In one variable, there doesn't seem to be much of a difference between groups. However, when I identify outliers, the data becomes very significant ($p < .01$). I am wondering are my criteria to exclude those data points valid.

I've used two methods to identify outliers. First of all, I was identifying outliers separately for control and treatment, as the data seems very different (check histogram attached for the treatment group)—is this wrong or not? To me, it sounds logical, as the groups are different (in the sense they are chemically treated differently).

First method I mentioned—I checked for data that is 2.5 STDEV from the mean, and excluded those points. The second one is similar: http://www.wikihow.com/Calculate-Outliers—this one gives the same result, and identifies the outliers in the treatment group.

However, as I would like to prepare a publication, I need a real "peer-accepted" test for outliers.
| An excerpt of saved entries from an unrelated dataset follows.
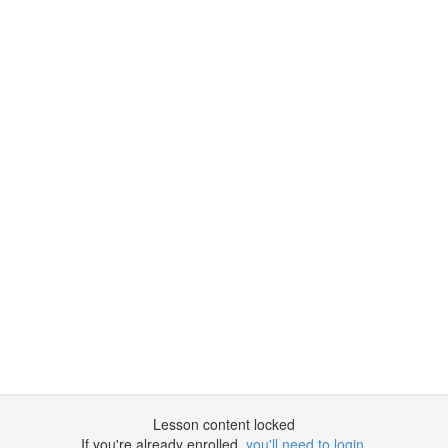
Lesson content locked
If you're already enrolled,
you'll need to login
.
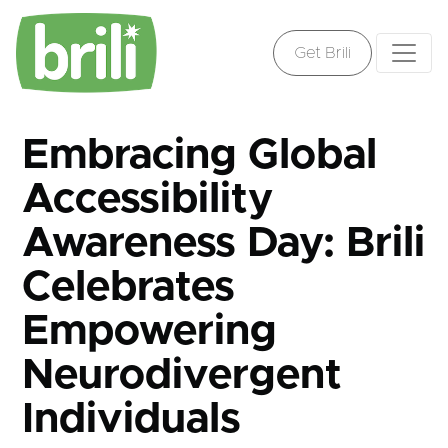
Get Brili
Embracing Global
Accessibility
Awareness Day: Brili
Celebrates
Empowering
Neurodivergent
Individuals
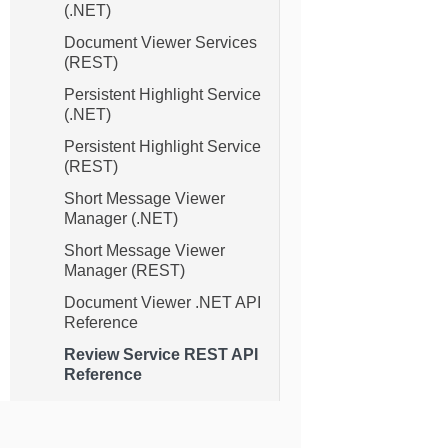
(.NET)
Document Viewer Services
(REST)
Persistent Highlight Service
(.NET)
Persistent Highlight Service
(REST)
Short Message Viewer
Manager (.NET)
Short Message Viewer
Manager (REST)
Document Viewer .NET API
Reference
Review Service REST API
Reference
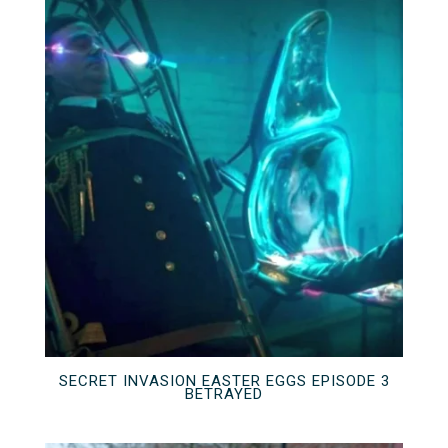
SECRET INVASION EASTER EGGS EPISODE 3
BETRAYED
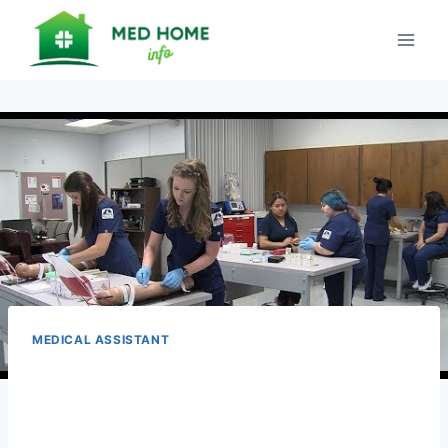
Skip
to
content
MEDICAL ASSISTANT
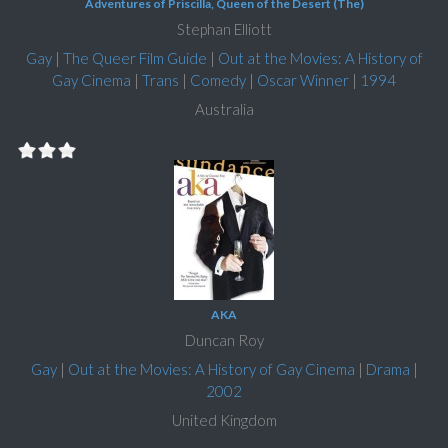
Adventures of Priscilla, Queen of the Desert (The)
Stephan Elliott
Gay
|
The Queer Film Guide
|
Out at the Movies: A History of
Gay Cinema
|
Trans
|
Comedy
|
Oscar Winner
|
1994
Australia
AKA
Duncan Roy
Gay
|
Out at the Movies: A History of Gay Cinema
|
Drama
|
2002
United Kingdom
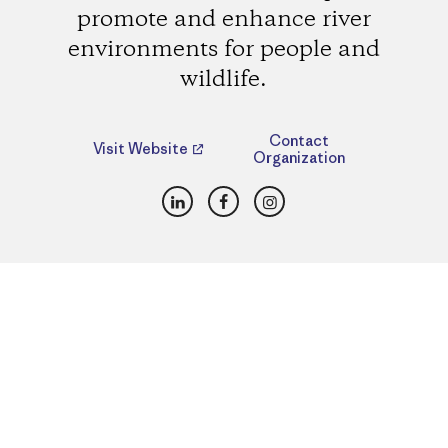
promote and enhance river
environments for people and
wildlife.
Contact
Visit Website
Organization
LinkedIn
Facebook
Instagram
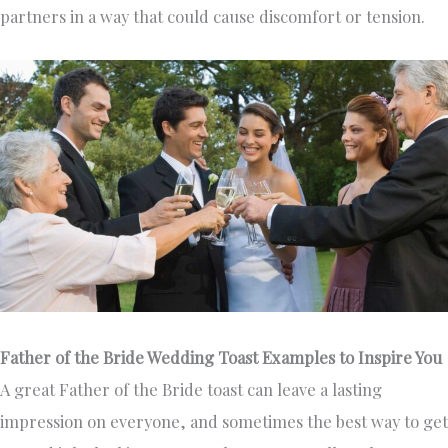
partners in a way that could cause discomfort or tension.
Father of the Bride Wedding Toast Examples to Inspire You
A great Father of the Bride toast can leave a lasting
impression on everyone, and sometimes the best way to get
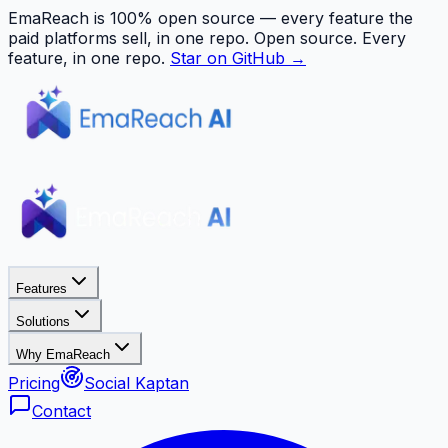
EmaReach is 100% open source — every feature the
paid platforms sell, in one repo.
Open source. Every
feature, in one repo.
Star on GitHub →
Features
Solutions
Why EmaReach
Pricing
Social Kaptan
Contact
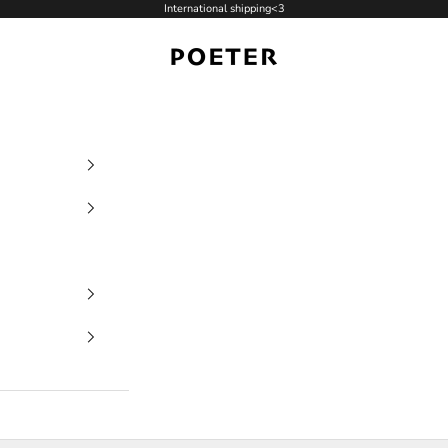
International shipping<3
POETER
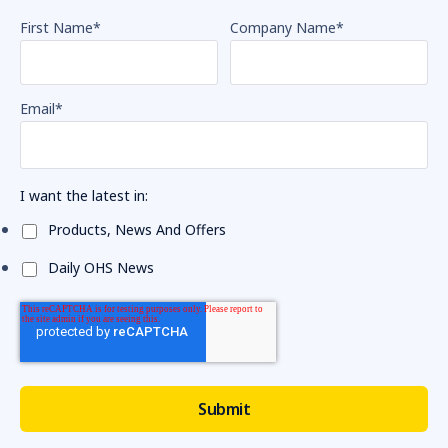
First Name
*
Company Name
*
Email
*
I want the latest in:
Products, News And Offers
Daily OHS News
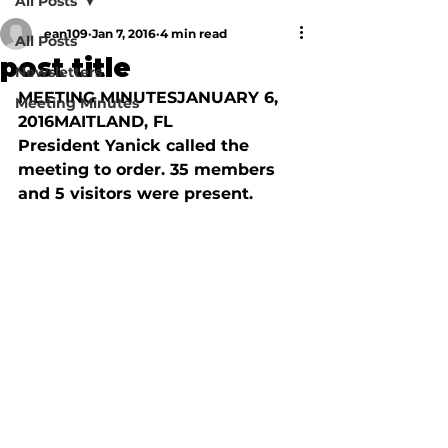
All Posts
ean109
Jan 7, 2016
4 min read
All Posts
post title
Newsletters
MEETING MINUTESJANUARY 6, 
Meeting Minutes
2016MAITLAND, FL

President Yanick called the 
meeting to order. 35 members 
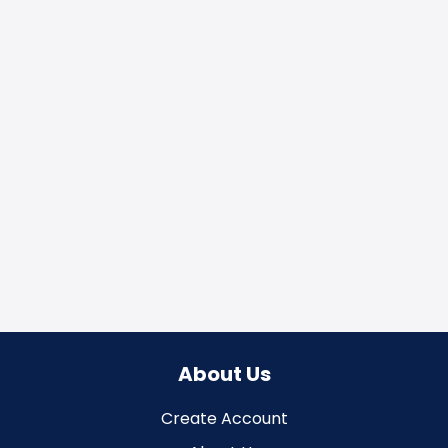
About Us
Create Account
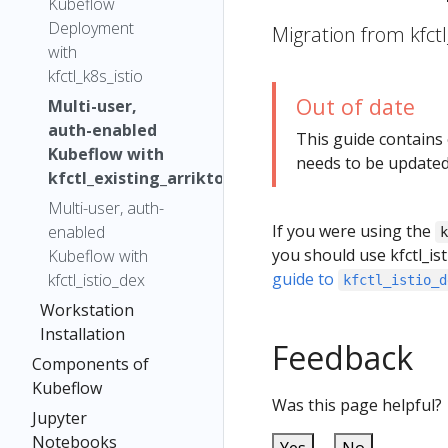
Kubeflow
Deployment
Migration from kfctl
with
kfctl_k8s_istio
Out of date
Multi-user,
auth-enabled
This guide contains
Kubeflow with
needs to be updated
kfctl_existing_arrikto
Multi-user, auth-
If you were using the
enabled
you should use kfctl_ist
Kubeflow with
guide to
kfctl_istio_dex
kfctl_istio_d
Workstation
Installation
Feedback
Components of
Kubeflow
Was this page helpful?
Jupyter
Notebooks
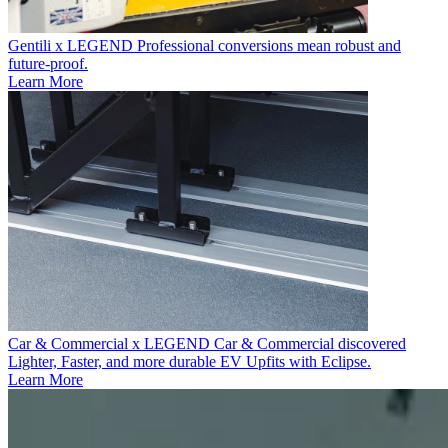
Gentili x LEGEND
Professional conversions mean robust and
future-proof.
Learn More
Car & Commercial x LEGEND
Car & Commercial discovered
Lighter, Faster, and more durable EV Upfits with Eclipse.
Learn More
I have found some tests in StatSoft Statistica, but the box whisker plot does not show outliers there. However, in the Grubbs' test, I get $p < .05$, so it is analytically detected as an outlier, right?

So, my questions are:

1) Is it ok to calculate outliers differently for each group, or should I collapse the sample into one group ($N = 52$) and calculate it then, for both groups together?

2) Which method should I use to identify (and exclude) outliers in order for it to be accepted by a critical review?

I attach the data points here: https://www.mediafire.com/?0qdsifib0hugd9u

To me, it seems that any animal with the score higher than 54 is an outlier.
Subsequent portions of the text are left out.